The other Tyvek-clad man arrived and roughly put his hand on Austin’s shoulder.

The guy at Rashid’s side gestured to the other and the hands came off of Austin. He said, “I am a doctor. Mr. Almasi brought me here.”

“Najid Almasi? Rashid’s brother?” asked Austin.

“The same.”

Austin looked down at Rashid. “Can you help him?”

“I don’t know.”

Austin was finding it very strange talking to a man clad in a yellow Tyvek suit, with goggles and a duckbill-shaped surgical mask. He felt like he was talking to a mannequin. “Is it Ebola?”

“It would seem.”

“Do you have a name?” Austin asked.

“Yes.”

Austin waited for the name, but the yellow doctor didn’t share it.

The doctor pointed at a big cardboard box in the center aisle that had gone unnoticed by Austin until the doctor pointed. The doctor said something in Arabic, and the man with the rough hands knelt down and dug into the box, coming out with a few IV bags. He brought them over and elbowed Austin aside.

Keeping his comments to himself, Austin stepped to the other side of Benoit, becoming aware of raised voices coming from the people at the center of the ward. Looking around, he figured the guys in yellow Tyvek were together. The guy in the blue plastic suit, with goggles and mask, had to be the doctor from the WHO Nurse Mary-Margaret mentioned. He was pissed and raising his voice as he towered over the other men in yellow. The angrier he got, the more pronounced his Italian accent became, until Austin heard a word that took his breath away.

“Airborne.

Airborne?

Oh my God.

Austin had no medical training but he knew enough to understand that the words Ebola and airborne were a bone-chilling combination.

“Ebola is not an airborne disease.” The man at the center of the yellow trio was doing the talking for the Tyvek-clad group. His stance and the tone of voice indicated he was in charge. Austin surmised he was Najid Almasi.

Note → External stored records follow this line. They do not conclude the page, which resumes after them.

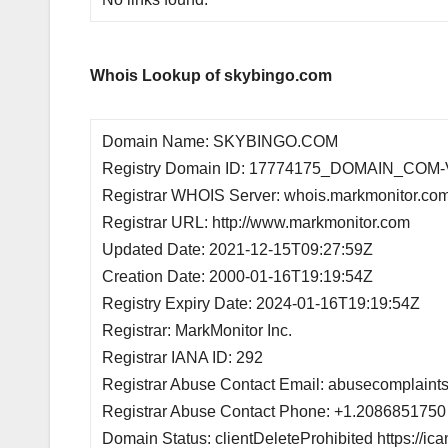
Whois Lookup of skybingo.com
Domain Name: SKYBINGO.COM
Registry Domain ID: 17774175_DOMAIN_COM
Registrar WHOIS Server: whois.markmonitor.co
Registrar URL: http://www.markmonitor.com
Updated Date: 2021-12-15T09:27:59Z
Creation Date: 2000-01-16T19:19:54Z
Registry Expiry Date: 2024-01-16T19:19:54Z
Registrar: MarkMonitor Inc.
Registrar IANA ID: 292
Registrar Abuse Contact Email: abusecomplain
Registrar Abuse Contact Phone: +1.2086851750
Domain Status: clientDeleteProhibited https://ic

“Look around, you fool!” the Italian man yelled. “There is no explanation for all of this except Ebola. Even if it isn’t airborne, how could you take the chance? Do you know how many people you would kill if it is airborne? Do you? Including yourself? Is that what you want?” The Italian doctor looked past Najid at the other HAZMAT guys, and yelled, “Is that what any of you want?”